REQUIRED ACTION:
The range starts at the line containing "Volkshochschule" and ends at the last line of the records below. Reproduce those lines exactly.

EXERCISE MATERIAL:
==============================

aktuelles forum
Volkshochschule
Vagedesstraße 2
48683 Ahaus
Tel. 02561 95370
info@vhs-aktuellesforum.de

==============================

RESPONSE AREA:
Volkshochschule
Vagedesstraße 2
48683 Ahaus
Tel. 02561 95370
info@vhs-aktuellesforum.de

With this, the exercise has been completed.